Being disappointed I didn't get a shiny gold button I crushed the slag, flattened out the copper colored button (very malleable, not brittle at all) for lots of surface area, and mixed in 2 more parts flux (2 parts to the original cons charge) and re-ran the smelt again. This time after doing some more reading on the subject it was suggested to add some pieces of iron to the mix when using an oxidizing flux so I put in a few strips of mild steel strips to the crucible. 

This time the shiny metallic residue from the earlier smelt was very minimal (almost none on the slag block) and the slag was a jet black color again. The problem now is I have no button at all. There was nothing at the bottom of my cone mold, except black slag. I am not sure where my metals went?

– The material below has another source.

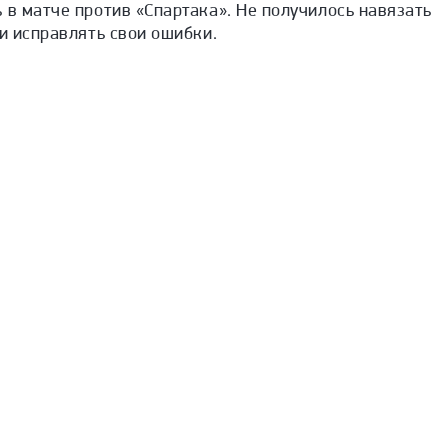
 в матче против «Спартака». Не получилось навязать
 и исправлять свои ошибки.
1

I am sure I am forgetting some important information, but I think I will sign off now and let this steep with you guys for a while. Any questions/suggestions are most welcome. My last question is: Is there any way for me to get my gold back???

Thanks,


----------



## butcher (Jun 28, 2015)

Ore can be a complicated mix, metals or metal salts, and minerals, acidic or sometimes basic.
The ore needs to be roasted to remove the acid or base component, not often, but sometimes an additive is added to the roast, (oxidizer or reducer) to improve the ore for smelting, depending on the composition of the ore. 

A general flux will not work for all ore. 

The flux for each ore should be determined for that ore.

Some ore may need an oxidizer or reducing agent in the smelt, or even a collector metal in the smelt, again depending on the ore composition.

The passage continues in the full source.